Knock held his hands out in a show of surrender. “Sure, sure, whatever, but can you tell them to put something on, or at least cover up those monster dicks?” He made a shivering motion. “All that meat swinging around gives a man the willies.”
Samantha chuckled. “Jealous?”
“Hell yes. After this, I may develop a complex or something.”
Samantha remembered that Carn had actually been wearing something as he’d flashed by on his way out of the room. That was some consolation, since her mother was out there with him.
She sent Knock out to wait with Mikal and Carn, then pulled on her own indie-gray pants and paired them with a soft yellow top that clung to her curves. She fingered the soft material. One of the perks of coming home was a vast improvement in her wardrobe. She tugged on her freighter boots and smoothed the trim that matched Knock’s. Her father had bought his whole crew new boots as a celebration a week before his death. Knock and Mikal’s visit meant theBucketwas at the port. She couldn’t help but wonder if Shred still wore the same boots.
Samantha helped Mercury and Lo with the unfamiliar clothes her Mother had secured for them. They looked almost normal in the full length trousers and loose shirts. Mercury pulled his hair back with a small tie. The effect was startling. He looked more civilized and less human. Without the fall of hair around his face all the angles of his face appeared sharper and more pronounced.
Civilized or savage, he became more a part of her every day. What would be left when he ripped those parts away?
***
“Why are you here?” Samantha put her hands on her hips and stared Knock down. He sat at her mother’s table, stuffing a biscuit into his mouth. He had to work it down and chase it with fruit-water before he could answer.
“Moira, I never understood how you always seem to have the best foodstuffs from Sedona.” Knock wiped his mouth with his sleeve.
His comment struck her as funny, considering it was her father’s connections that ensured her mother’s regular shipments from Haverlee’s sister city—an Eden nestled on the planet’s most verdant continent.
He shifted his focus to Samantha and stopped eating. “Sammie, I came to say I was wrong. Wrong to let Shred leave you behind. Wrong not to tell you so sooner.” He smoothed his hands along the table until he realized what he was doing, then he stopped and held still. “Aren’t you going to say something?”
She straightened. “Sure. I’m going to say, if that’s all, you’re done and you can go.”
“You’re skeptical.” He put a hand to his heart. “I’m hurt.”
“You’re a soft spined letch with a hard head and no common sense, Knock. I doubt I could hurt you if I dropped a skipdrive on your head.”
“Now that’s mean, Sammie. I’d have thought you’d be in a better mood after...” He waved a hand at Mercury and Lo who flanked her.
“I want a serious answer, Knock.”
He leaned so far forward he almost landed in his plate. “I mean it, Samantha. I tried to talk Shred out of it before and I tried to talk him into going back after. I left the ship at the next port.”
“I didn’t,” said Mikal. He looked much the same as she remembered, tall and rangy with a face that had seen too many bar brawls. The streaks of gray had nearly taken over his once auburn hair—that was new. “Sorry Sammie, but work is work. But you should believe him.” He nodded to Knock. “The idiot even spent his own credits to go after you. Leastways, he said he was going to. He did leave the ship for a few months. That much I know.”
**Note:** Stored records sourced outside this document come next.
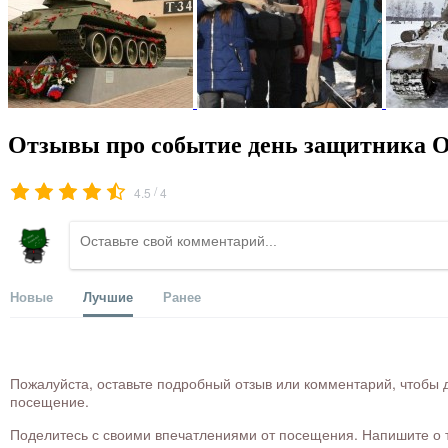
Отзывы про событие день защитника От
/
4.5
4
Новые
Лучшие
Ранее
Пожалуйста, оставьте подробный отзыв или комментарий, чтобы д
посещение.
Поделитесь с своими впечатлениями от посещения. Напишите о то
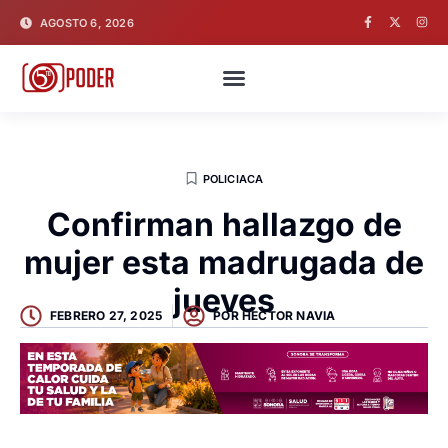
AGOSTO 6, 2026
POLICIACA
Confirman hallazgo de
mujer esta madrugada de
jueves
FEBRERO 27, 2025
POR
HECTOR NAVIA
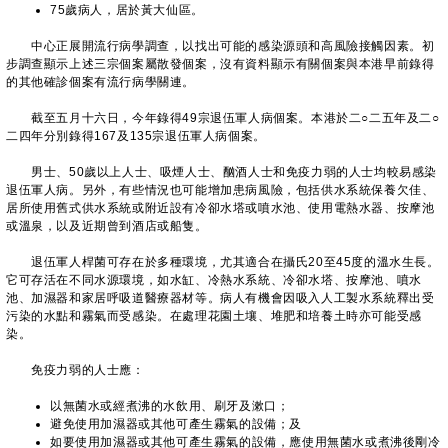
75歲病人，居於黃大仙區。
中心正展開流行病學調查，以找出可能的感染源頭和高風險接觸因素。初
步調查顯示上述三宗個案屬散發個案，沒有資料顯示有關個案與本港早前錄得
的其他確診個案有流行病學關連。
截至五月十六日，今年錄得49宗退伍軍人病個案。本港於二○二五年及二○
二四年分別錄得167及135宗退伍軍人病個案。
男士、50歲以上人士、吸煙人士、酗酒人士和免疫力弱的人士均較易感染
退伍軍人病。另外，有些情況也可能增加患病風險，包括供水系統保養欠佳、
居所使用舊式供水系統或附近設有冷卻水塔或噴水池、使用電熱水器、按摩池
或溫泉，以及近期曾到酒店或船隻。
退伍軍人桿菌可存在於多種環境，尤其適合在攝氏20至45度的溫水生長。
它可存活在不同水源環境，如水缸、冷熱水系統、冷卻水塔、按摩池、噴水
池、加濕器和家居呼吸道醫療器材等。病人有機會因吸入人工製水系統釋出受
污染的水點和霧氣而受感染。在處理花園土壤、堆肥和培養土時亦可能受感
染。
免疫力弱的人士應：
以無菌水或經煮沸的水飲用、刷牙及漱口；
避免使用加濕器或其他可產生霧氣的設備；及
如要使用加濕器或其他可產生霧氣的設備，應使用無菌水或煮沸後剛冷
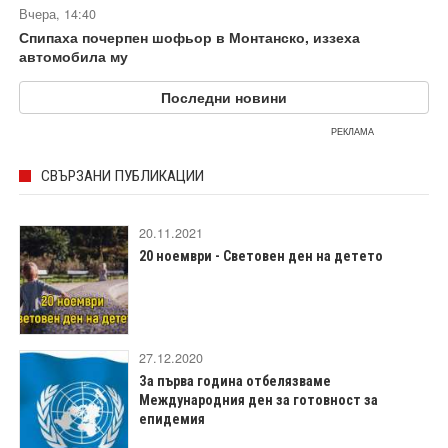
Вчера, 14:40
Спипаха почерпен шофьор в Монтанско, иззеха
автомобила му
Последни новини
РЕКЛАМА
СВЪРЗАНИ ПУБЛИКАЦИИ
20.11.2021
20 ноември - Световен ден на детето
27.12.2020
За първа година отбелязваме
Международния ден за готовност за
епидемия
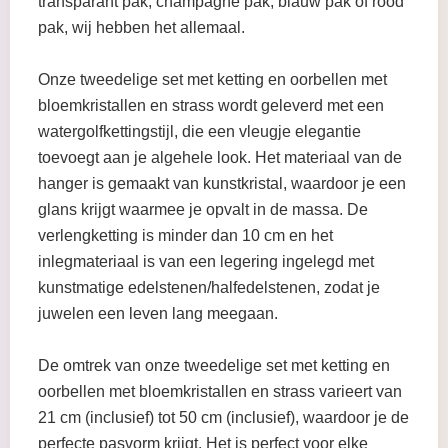
transparant pak, champagne pak, blauw pak of rood
pak, wij hebben het allemaal.
Onze tweedelige set met ketting en oorbellen met
bloemkristallen en strass wordt geleverd met een
watergolfkettingstijl, die een vleugje elegantie
toevoegt aan je algehele look. Het materiaal van de
hanger is gemaakt van kunstkristal, waardoor je een
glans krijgt waarmee je opvalt in de massa. De
verlengketting is minder dan 10 cm en het
inlegmateriaal is van een legering ingelegd met
kunstmatige edelstenen/halfedelstenen, zodat je
juwelen een leven lang meegaan.
De omtrek van onze tweedelige set met ketting en
oorbellen met bloemkristallen en strass varieert van
21 cm (inclusief) tot 50 cm (inclusief), waardoor je de
perfecte pasvorm krijgt. Het is perfect voor elke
Samantha sat in one of the chairs and reached for the sugared grain and nut mix her mother had set out. “Is that true, Knock?”
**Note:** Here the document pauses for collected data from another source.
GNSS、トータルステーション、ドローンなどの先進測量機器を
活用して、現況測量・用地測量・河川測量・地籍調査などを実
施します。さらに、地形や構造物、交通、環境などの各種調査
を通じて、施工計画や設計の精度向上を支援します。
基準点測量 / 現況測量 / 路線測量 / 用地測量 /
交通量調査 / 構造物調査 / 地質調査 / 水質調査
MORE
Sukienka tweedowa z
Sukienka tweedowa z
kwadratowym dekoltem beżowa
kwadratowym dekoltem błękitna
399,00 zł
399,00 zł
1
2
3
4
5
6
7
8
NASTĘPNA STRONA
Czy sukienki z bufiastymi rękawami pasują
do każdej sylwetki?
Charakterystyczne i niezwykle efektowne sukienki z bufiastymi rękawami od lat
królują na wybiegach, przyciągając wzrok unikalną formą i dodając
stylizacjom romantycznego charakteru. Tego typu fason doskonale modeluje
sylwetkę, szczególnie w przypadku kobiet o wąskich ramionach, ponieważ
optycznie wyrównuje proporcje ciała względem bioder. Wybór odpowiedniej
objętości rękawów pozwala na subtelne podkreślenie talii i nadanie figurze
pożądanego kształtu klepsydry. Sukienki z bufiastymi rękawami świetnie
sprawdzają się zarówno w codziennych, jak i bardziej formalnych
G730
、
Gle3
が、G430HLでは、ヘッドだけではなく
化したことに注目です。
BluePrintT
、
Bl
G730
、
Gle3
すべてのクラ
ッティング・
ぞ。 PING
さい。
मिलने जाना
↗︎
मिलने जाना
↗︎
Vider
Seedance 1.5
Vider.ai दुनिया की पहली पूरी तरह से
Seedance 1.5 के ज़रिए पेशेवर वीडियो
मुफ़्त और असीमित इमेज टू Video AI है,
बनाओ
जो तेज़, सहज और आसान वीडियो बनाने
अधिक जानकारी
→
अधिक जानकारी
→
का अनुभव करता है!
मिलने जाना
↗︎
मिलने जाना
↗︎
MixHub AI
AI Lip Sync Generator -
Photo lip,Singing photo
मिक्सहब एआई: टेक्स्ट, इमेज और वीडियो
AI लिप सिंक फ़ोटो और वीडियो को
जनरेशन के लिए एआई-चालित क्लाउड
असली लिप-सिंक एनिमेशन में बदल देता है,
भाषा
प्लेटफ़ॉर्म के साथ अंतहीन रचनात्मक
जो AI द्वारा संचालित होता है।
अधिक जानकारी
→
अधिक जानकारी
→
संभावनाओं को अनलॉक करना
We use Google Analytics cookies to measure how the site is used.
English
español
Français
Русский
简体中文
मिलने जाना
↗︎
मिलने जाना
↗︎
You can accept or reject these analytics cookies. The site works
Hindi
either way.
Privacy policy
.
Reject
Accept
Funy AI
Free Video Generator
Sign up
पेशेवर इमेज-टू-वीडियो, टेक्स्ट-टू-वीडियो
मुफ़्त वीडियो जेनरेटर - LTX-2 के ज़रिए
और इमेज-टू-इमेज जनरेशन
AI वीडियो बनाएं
He frowned, drawing his brows together and puffing out his slender cheeks. “For all the good it did me. You’d already gotten off planet by the time I got there. We were friends, Sammie. Real friends. You know I never had anybody give a damn about me before your dad and you.”
Mikal cleared his throat but left a ring of sugar around his mouth. “Chief told us you might be looking for a ride off this ball of sand.”
“He had no business telling you anything.” She poured cream over the grain and nut mix and passed it to Mercury who’d taken a seat between her and Mikal.
“Look at you—” Mikal snickered. “Feeding your man. I didn’t know you had any of your mom’s domestic, man-pleaser genes.”